(Description of the task) Copied exactly and without pictures, the lines from the beginning of the entries through the one that holds "için işbirlikleri yapmak" should form the entire reply.

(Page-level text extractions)
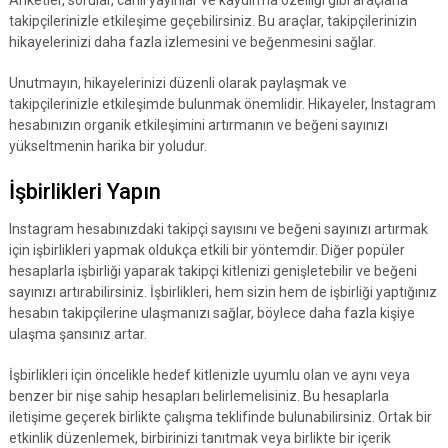
takipçilerinizle etkileşime geçebilirsiniz. Bu araçlar, takipçilerinizin
hikayelerinizi daha fazla izlemesini ve beğenmesini sağlar.
Unutmayın, hikayelerinizi düzenli olarak paylaşmak ve
takipçilerinizle etkileşimde bulunmak önemlidir. Hikayeler, Instagram
hesabınızın organik etkileşimini artırmanın ve beğeni sayınızı
yükseltmenin harika bir yoludur.
İşbirlikleri Yapın
Instagram hesabınızdaki takipçi sayısını ve beğeni sayınızı artırmak
için işbirlikleri yapmak oldukça etkili bir yöntemdir. Diğer popüler
hesaplarla işbirliği yaparak takipçi kitlenizi genişletebilir ve beğeni
sayınızı artırabilirsiniz. İşbirlikleri, hem sizin hem de işbirliği yaptığınız
hesabın takipçilerine ulaşmanızı sağlar, böylece daha fazla kişiye
ulaşma şansınız artar.
İşbirlikleri için öncelikle hedef kitlenizle uyumlu olan ve aynı veya
benzer bir nişe sahip hesapları belirlemelisiniz. Bu hesaplarla
iletişime geçerek birlikte çalışma teklifinde bulunabilirsiniz. Ortak bir
etkinlik düzenlemek, birbirinizi tanıtmak veya birlikte bir içerik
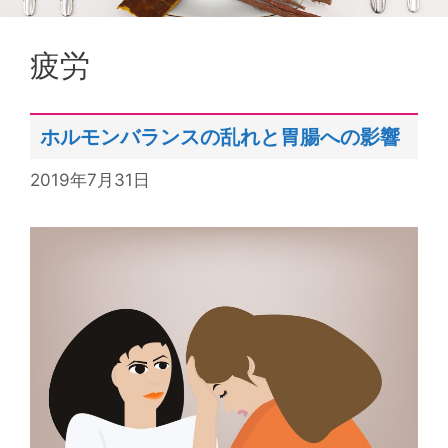
疲労
ホルモンバランスの乱れと胃腸への影響
2019年7月31日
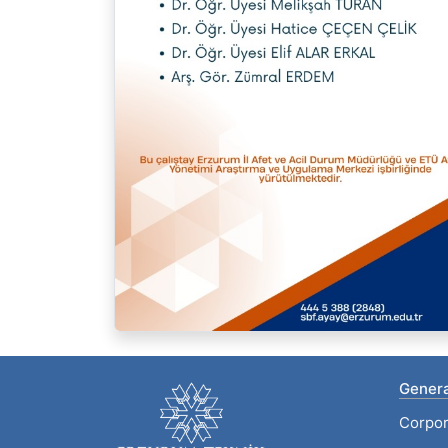
Genera
Corpor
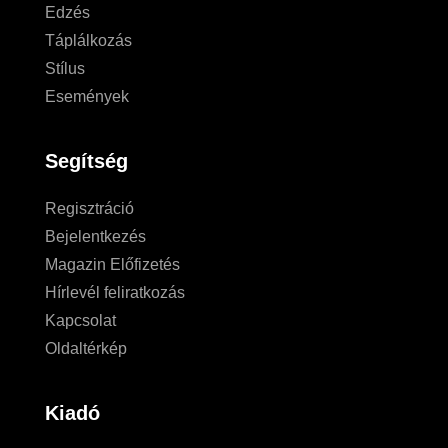
Edzés
Táplálkozás
Stílus
Események
Segítség
Regisztráció
Bejelentkezés
Magazin Előfizetés
Hírlevél feliratkozás
Kapcsolat
Oldaltérkép
Kiadó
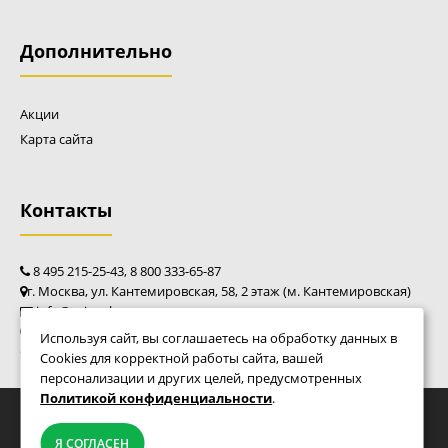
Дополнительно
Акции
Карта сайта
Контакты
8 495 215-25-43, 8 800 333-65-87
г. Москва, ул. Кантемировская, 58, 2 этаж (м. Кантемировская)
info@caim-shop.ru
пн - пт: 10:00 - 20:00
Используя сайт, вы соглашаетесь на обработку данных в
сб - вс: 10:00 - 18:00
Щётка MasterYard SSG5580, 80 см для MXS 8532 (2 шт)
Cookies для корректной работы сайта, вашей
персонализации и других целей, предусмотренных
27590 р.
Политикой конфиденциальности
.
© Фирменный магазин Caiman 2010 - 2026
Мы переезжаем! С 21 июля магазин будет
Я СОГЛАСЕН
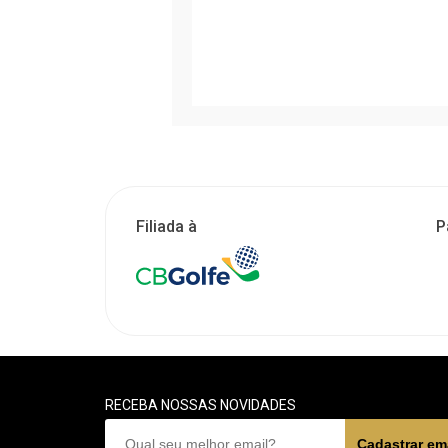
Filiada à
P
RECEBA NOSSAS NOVIDADES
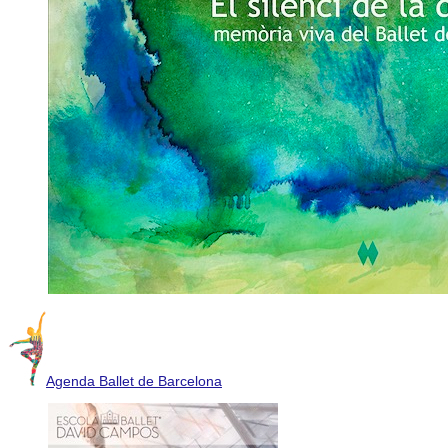
Agenda Ballet de Barcelona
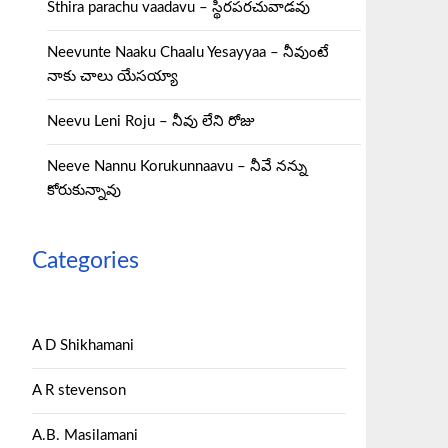
Sthira parachu vaadavu – స్థిరపరచువాడవు
Neevunte Naaku Chaalu Yesayyaa – నీవుంటే
నాకు చాలు యేసయ్యా
Neevu Leni Roju – నీవు లేని రోజు
Neeve Nannu Korukunnaavu – నీవే నన్ను
కోరుకున్నావు
Categories
A D Shikhamani
A R stevenson
A.B. Masilamani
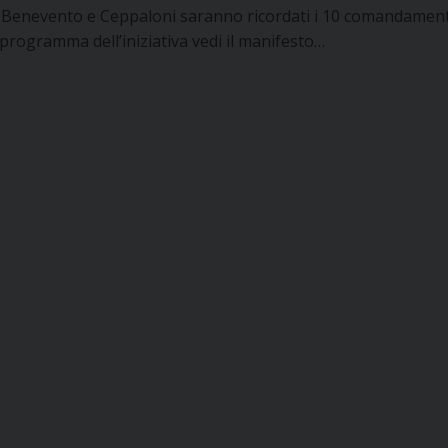
 Benevento e Ceppaloni saranno ricordati i 10 comandament
l programma dell’iniziativa vedi il manifesto…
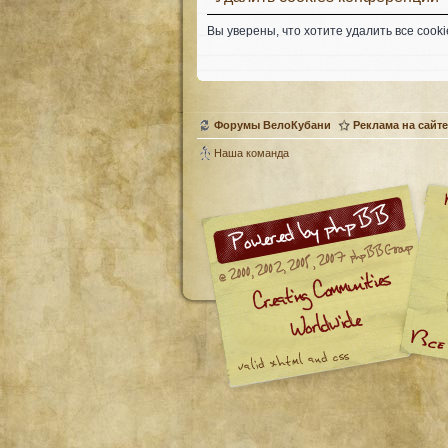
Вы уверены, что хотите удалить все coo
Форумы ВелоКубани
Реклама на сайте
Наша команда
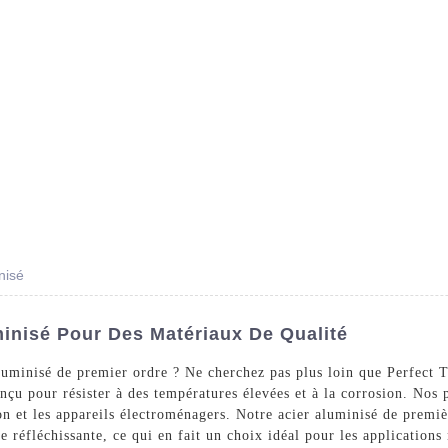
Des Produits
Prestations De Service
Blog
nisé
minisé Pour Des Matériaux De Qualité
luminisé de premier ordre ? Ne cherchez pas plus loin que Perfect 
nçu pour résister à des températures élevées et à la corrosion. Nos 
ion et les appareils électroménagers. Notre acier aluminisé de premi
ace réfléchissante, ce qui en fait un choix idéal pour les applications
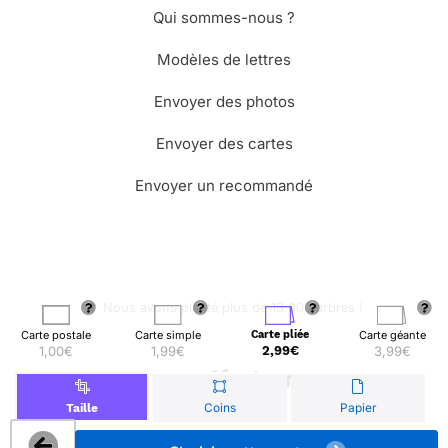
Qui sommes-nous ?
Modèles de lettres
Envoyer des photos
Envoyer des cartes
Envoyer un recommandé
🌳 Nous avons planté plus de 13.000 arbres !
Carte postale
Carte simple
Carte pliée
Carte géante
1,00€
1,99€
2,99€
3,99€
© Merci Facteur
Coins
Papier
Taille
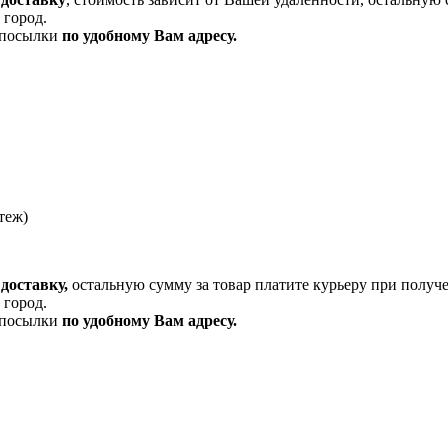
 город.
и посылки
по удобному Вам адресу.
теж)
доставку,
остальную сумму за товар платите курьеру при получ
 город.
и посылки
по удобному Вам адресу.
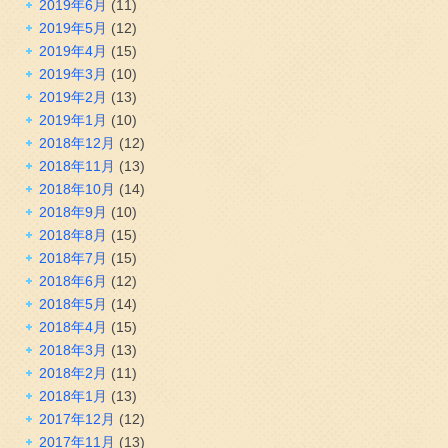
2019年6月
(11)
2019年5月
(12)
2019年4月
(15)
2019年3月
(10)
2019年2月
(13)
2019年1月
(10)
2018年12月
(12)
2018年11月
(13)
2018年10月
(14)
2018年9月
(10)
2018年8月
(15)
2018年7月
(15)
2018年6月
(12)
2018年5月
(14)
2018年4月
(15)
2018年3月
(13)
2018年2月
(11)
2018年1月
(13)
2017年12月
(12)
2017年11月
(13)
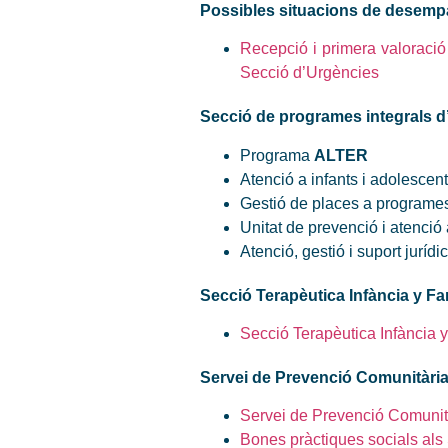
Possibles situacions de desempa
Recepció i primera valoració
Secció d’Urgències
Secció de programes integrals d’
Programa
ALTER
Atenció a infants i adolesce
Gestió de places a programes
Unitat de prevenció i atenció 
Atenció, gestió i suport jurídic
Secció Terapèutica Infància y Fam
Secció Terapèutica Infància y
Servei de Prevenció Comunitària i
Servei de Prevenció Comunitàr
Bones pràctiques socials als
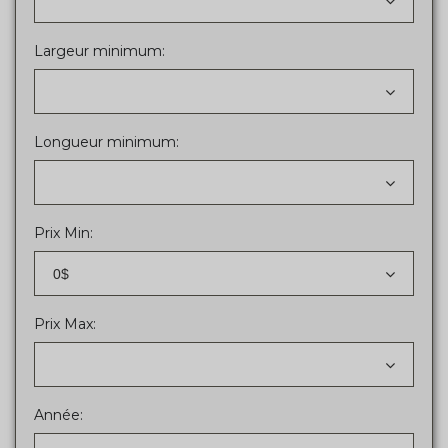
Largeur minimum:
Longueur minimum:
Prix Min:
0$
Prix Max:
Année:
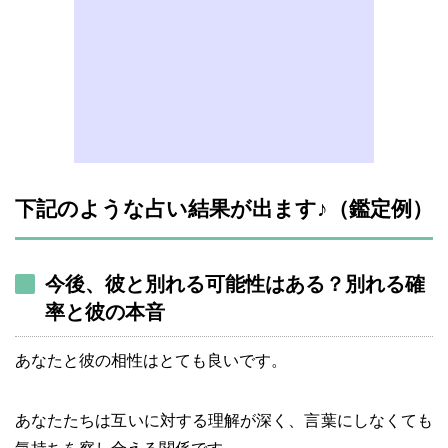
下記のような占い結果が出ます♪（鑑定例）
今後、彼と別れる可能性はある？別れる確
率と彼の本音
あなたと彼の相性はとても良いです。
あなたたちは互いに対する理解が深く、言葉にしなくても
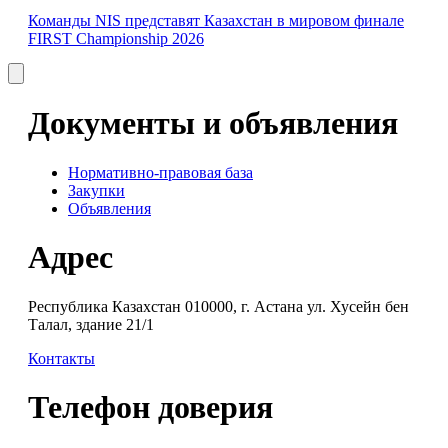
Команды NIS представят Казахстан в мировом финале
FIRST Championship 2026
Документы и объявления
Нормативно-правовая база
Закупки
Объявления
Адрес
Республика Казахстан 010000, г. Астана ул. Хусейн бен
Талал, здание 21/1
Контакты
Телефон доверия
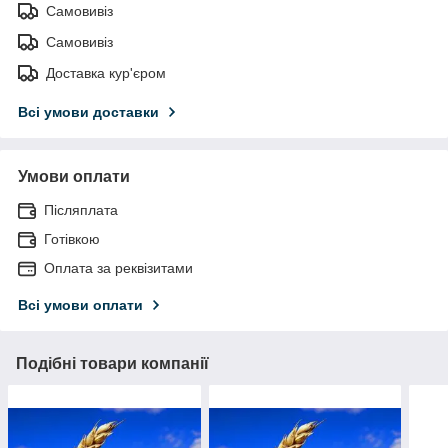
Самовивіз
Самовивіз
Доставка кур'єром
Всі умови доставки
Умови оплати
Післяплата
Готівкою
Оплата за реквізитами
Всі умови оплати
Подібні товари компанії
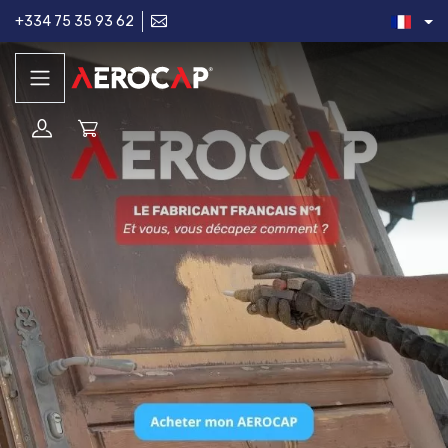
+334 75 35 93 62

(Result of the exercise)
takipçilerinizle etkileşime geçebilirsiniz. Bu araçlar, takipçilerinizin
hikayelerinizi daha fazla izlemesini ve beğenmesini sağlar.
Unutmayın, hikayelerinizi düzenli olarak paylaşmak ve
takipçilerinizle etkileşimde bulunmak önemlidir. Hikayeler, Instagram
hesabınızın organik etkileşimini artırmanın ve beğeni sayınızı
yükseltmenin harika bir yoludur.
İşbirlikleri Yapın
Instagram hesabınızdaki takipçi sayısını ve beğeni sayınızı artırmak
için işbirlikleri yapmak oldukça etkili bir yöntemdir. Diğer popüler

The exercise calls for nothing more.